_Task goal_
Using the records provided below, locate and copy each line that contains the word "Assessment".

_Data section_

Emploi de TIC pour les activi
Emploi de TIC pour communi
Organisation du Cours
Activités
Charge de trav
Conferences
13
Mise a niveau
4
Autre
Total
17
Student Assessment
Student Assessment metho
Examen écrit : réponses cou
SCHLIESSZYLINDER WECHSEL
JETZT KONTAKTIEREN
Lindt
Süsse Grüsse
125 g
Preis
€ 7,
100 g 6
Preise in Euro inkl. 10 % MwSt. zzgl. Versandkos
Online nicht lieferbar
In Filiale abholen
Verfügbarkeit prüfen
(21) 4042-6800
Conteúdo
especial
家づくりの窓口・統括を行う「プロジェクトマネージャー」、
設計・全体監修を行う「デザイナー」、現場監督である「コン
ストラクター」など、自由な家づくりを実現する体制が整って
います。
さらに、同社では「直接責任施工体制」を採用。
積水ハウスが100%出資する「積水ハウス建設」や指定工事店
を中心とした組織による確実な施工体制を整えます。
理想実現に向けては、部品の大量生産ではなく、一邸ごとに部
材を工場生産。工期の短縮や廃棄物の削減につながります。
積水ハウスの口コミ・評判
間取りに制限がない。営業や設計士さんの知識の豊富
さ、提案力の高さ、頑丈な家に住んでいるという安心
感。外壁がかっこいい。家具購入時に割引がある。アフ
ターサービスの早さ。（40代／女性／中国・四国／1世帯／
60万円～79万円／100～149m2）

--

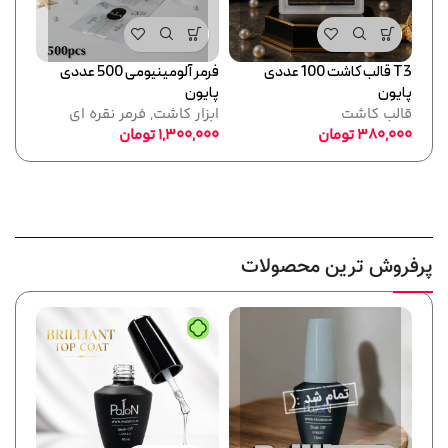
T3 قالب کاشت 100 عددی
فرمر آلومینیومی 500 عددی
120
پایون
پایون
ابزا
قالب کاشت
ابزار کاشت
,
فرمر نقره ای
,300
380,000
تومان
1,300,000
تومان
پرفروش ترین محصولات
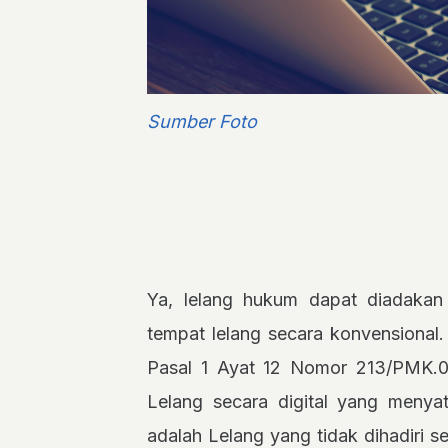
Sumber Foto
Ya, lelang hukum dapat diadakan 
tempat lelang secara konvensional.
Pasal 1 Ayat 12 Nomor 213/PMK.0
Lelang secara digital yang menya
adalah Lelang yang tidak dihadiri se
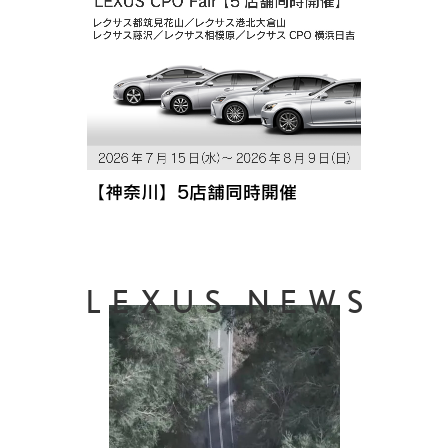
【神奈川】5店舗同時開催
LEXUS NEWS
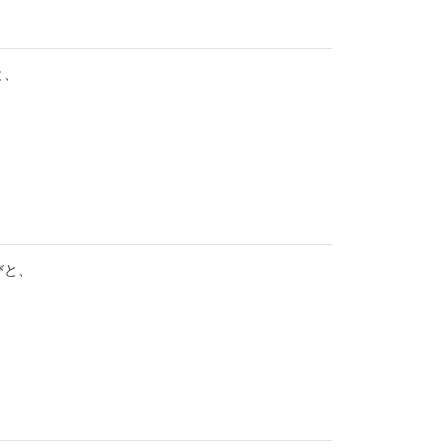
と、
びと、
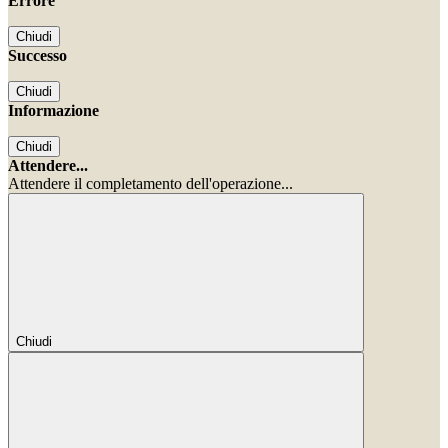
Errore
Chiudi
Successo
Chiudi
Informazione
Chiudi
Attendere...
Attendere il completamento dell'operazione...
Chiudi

_Task result_
Student Assessment
Student Assessment metho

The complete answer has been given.